Let’s push the emperors into the ocean//: A message bottled clearest on the last single, We Are Fucking Fucked, Muses’ ninth studio album (and possible seventh album straight to number 1, might I add) Will of the People is a soundtrack for the toppling of giants and the re-liberation of a once lost society.
While Marilyn Manson might have something to say with Will Of The <Beautiful> People, it’s a cathartic album boasting heavy Muse that we missed in Simulation Theory but also bringing Bellamy’s classical training with his piano ballads that are always empowering in their own right.
I never believed that I would concedeWon’t Stand Down, Muse
And get myself blown asunder
You strung me along, I thought I was strong
But now you have pushed me under
While synth-heavy Compliance and angry-distorted Slipknot-enfused Won’t Stand Down reflects a charged nation of aggressively-sexy hard rock ‘riffage’, both Liberation and Ghosts (How Can I Move On) shows a more poignant and reflective thought almost post-war as Muse toy and fray between the piano ballads of 2004’s Absolution and orchestral archetypes on The Resistance of ’09.

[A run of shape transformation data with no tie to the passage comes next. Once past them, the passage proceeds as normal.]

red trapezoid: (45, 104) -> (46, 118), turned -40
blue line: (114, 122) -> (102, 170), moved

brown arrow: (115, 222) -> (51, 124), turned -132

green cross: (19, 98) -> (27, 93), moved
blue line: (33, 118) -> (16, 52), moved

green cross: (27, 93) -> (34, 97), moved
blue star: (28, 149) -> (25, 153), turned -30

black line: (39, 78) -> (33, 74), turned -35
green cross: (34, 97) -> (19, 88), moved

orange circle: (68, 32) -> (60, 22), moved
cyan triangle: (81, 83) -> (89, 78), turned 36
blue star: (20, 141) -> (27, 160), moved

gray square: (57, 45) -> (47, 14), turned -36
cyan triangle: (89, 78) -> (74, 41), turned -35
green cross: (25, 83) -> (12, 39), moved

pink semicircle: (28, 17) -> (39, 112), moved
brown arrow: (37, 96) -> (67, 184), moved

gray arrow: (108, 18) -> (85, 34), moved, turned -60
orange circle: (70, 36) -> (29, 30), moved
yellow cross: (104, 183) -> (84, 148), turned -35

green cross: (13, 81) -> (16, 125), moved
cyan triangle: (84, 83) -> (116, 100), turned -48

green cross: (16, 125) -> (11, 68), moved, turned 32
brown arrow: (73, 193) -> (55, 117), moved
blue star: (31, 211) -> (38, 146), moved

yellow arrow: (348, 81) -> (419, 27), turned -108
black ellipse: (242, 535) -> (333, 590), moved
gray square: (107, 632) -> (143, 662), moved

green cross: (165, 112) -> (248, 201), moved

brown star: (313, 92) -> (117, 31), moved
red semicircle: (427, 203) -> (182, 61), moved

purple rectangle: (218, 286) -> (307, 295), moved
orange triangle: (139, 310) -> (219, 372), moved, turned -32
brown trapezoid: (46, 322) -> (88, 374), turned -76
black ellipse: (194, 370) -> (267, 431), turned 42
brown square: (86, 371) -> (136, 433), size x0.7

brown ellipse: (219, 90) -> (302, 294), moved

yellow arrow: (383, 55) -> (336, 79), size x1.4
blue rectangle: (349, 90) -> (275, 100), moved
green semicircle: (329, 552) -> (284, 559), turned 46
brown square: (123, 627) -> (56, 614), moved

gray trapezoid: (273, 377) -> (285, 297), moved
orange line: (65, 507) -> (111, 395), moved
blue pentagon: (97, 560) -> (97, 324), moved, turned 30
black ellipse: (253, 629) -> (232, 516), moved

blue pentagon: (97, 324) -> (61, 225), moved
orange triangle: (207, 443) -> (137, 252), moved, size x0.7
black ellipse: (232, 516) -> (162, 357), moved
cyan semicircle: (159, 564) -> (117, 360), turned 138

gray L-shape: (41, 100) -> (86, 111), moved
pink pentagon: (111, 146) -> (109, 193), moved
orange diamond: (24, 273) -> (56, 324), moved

While You Make Me Feel Like It’s Halloween is a musical parody of The Addams Family, the supercharged guitar inflections and Dom’s use of the bell ride also plays homage to Royal Blood’s approach on new discotheque 2021’s Typhoons and seems like it fits on another project as it doesn’t really play its part in the conversation of a rising rebellion. It will do damn well nearing October’s festivities though, that’s for sure, with it perhaps featuring on all too-many film soundtracks. Kill or Be Killed feeds into the Assassin and Reapers of a Terminator-themed ideology as a nation is ultimately culled. It’s raw, quite frankly explosive and will almost certainly do well when their live shows hit our stadiums next year.
Verona hits all the high octave-notes and airy atmosphere of Resistance again and the video-game 80s synth notion we saw in Simulation Theory that wasn’t that all well received, despite me enjoying immensely. But feels like another parody to Stranger Things and doesn’t seem to add really anything to the pack. Euphoria is a hopeful number, offering strong and catchy settlements lyrically with running bass lines keeping us on our toes. We finally end on operatic We Are Fucking Fucked, a cut-throat damage piece telling us like it is – we’re at deaths door, another world war / wildfires and earthquakes I foresaw / a life in crisis / mutated virus / tsunamis of hate are gonna drown us – a likely event should we not listen to Matt’s outcry throughout, and ends in a frenetic frenzy bringing a fairly emphatic album to a close.
A strong contender offering a clear message that was perhaps lost on 2018’s predecessor, Simulation Theory, the ninth in line s a bold and empowering movement for change that has been fiddled and screwed tight into Matt’s songwriting tonality already. It doesn’t have a whack on Black Holes and Revelations, – arguably the most entrancing of Muses’ back catalogue – but considering that that album was released a good 15 years ago now, Will Of The People shows that Muse haven’t lost their tenacity regarding flexed music of unadulterated rock – but just sprucing up their sides somewhat.
Another revolutionary album about rising against the rich and powerful? Yes please. Just tell me where to enlist.